Representation No. 3: A new cream as disclosed in Preferred Representation No. 1 and Representation No. 2, further comprising a buffering agent that is selected from the group comprising Hydrogen Dioxide Ortho Phosphate, Hydrogen Orto Phosphate Sodium, Calcium Lactate , and the like, or any combination thereof, and added in an amount of about 0.05% (w / w) to 1.00% (w / w).

Representation No. 4: A novel cream as disclosed in Preferred Representation No. 1 and Representation No. 2 and 3, which further comprises an antioxidant that is selected from the group consisting of Butylhydroxyanisole, Butylhydroxytoluene, and the like, or any combination thereof. the same, and added in an amount of about 0.05% (w / w) to 5% (w / w).

Representation No. 5: A novel cream as disclosed in Preferred Representation No. 1 and Representations No. 2 to 4, which further comprises a chelating agent that is selected from a group comprising Disodic EDTA, and the like, or any combination of it, and added in an amount of about 0.05% (w / w) to 1% (w / w).

Representation No. 6: A novel cream as disclosed in Preferred Representation No. 1 and Representations No. 2 to 4, which further comprises a humectant which is selected from a group comprising Glycerin, Sorbitol, and the like, or any combination of them, and added in an amount of around 5% (w / w) to 50% (w / w).

Representation No. 7: A process for making a cream is disclosed, said process comprising the steps of providing a diaper anti-dermatitis agent and a biopolymer in a base cream comprising at least one of the following, a preservative, a primary emulsifier and secondary, a wax material, a co-solvent, an acid, and water, preferably purified water, and a mixture of all the ingredients to form a homogeneous cream.

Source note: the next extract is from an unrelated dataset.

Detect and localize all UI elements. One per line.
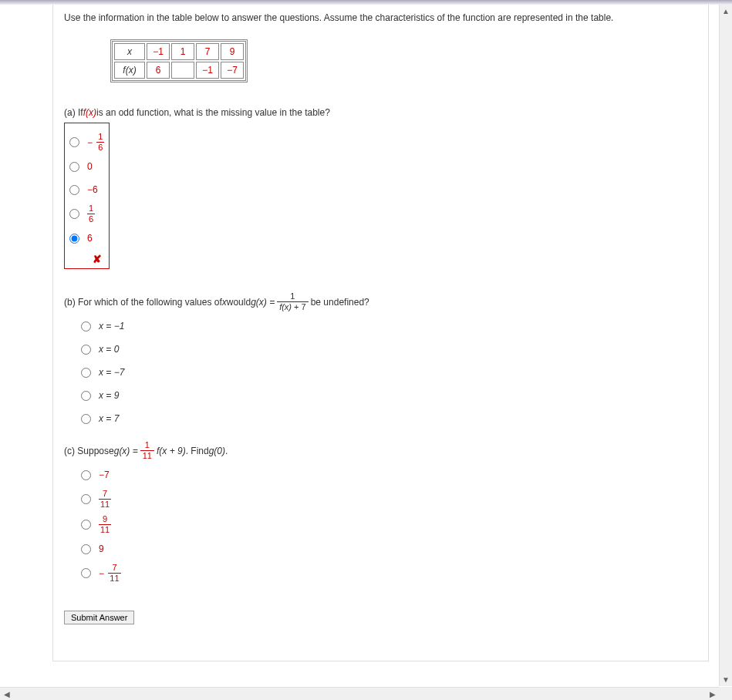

Representation No. 8: A process for making a cream as disclosed in representation No. 7, characterized in that the ingredients further comprise any of the group comprising a buffering agent, an antioxidant, a chelating agent, a humectant, a stabilizer or any combination of it.

Representation No. 9: A novel cream as disclosed in any of the representations, characterized in that the chitosan has a molecular weight ranging from 1kdal to 5000kdal.

The present invention will further be elucidated with reference to the accompanying examples that contain the composition and stability studies data, which however, are in no way intended to limit the invention.

Example- I: Table 6: Cream with Benzalkonium Chloride + Chitosan and Cetrimide L Example- II: Table 7: Cream with iconazole nitrate + Chitosan A comparison of Tables 6 and 7 with Tables 1 to 5 will illustrate the difference in the products that will be based on the conventional drug design and the innovative study adopted in the present invention.

The stability experiments of the IFAs were carried out (see tables 8-13) using the product of the present invention. The tests were carried out to observe (or measure as appropriate) the physical appearance of the product, the pH value and the test of the IFAs over a period of time. Each gram of the product of the present invention used for the tests contained the appropriate amount of anti-diaper rash agents.

The product used for the Stability Studies tests contained approximately 10% extra IFAs (percentages). It was packed in collapsible aluminum tubes.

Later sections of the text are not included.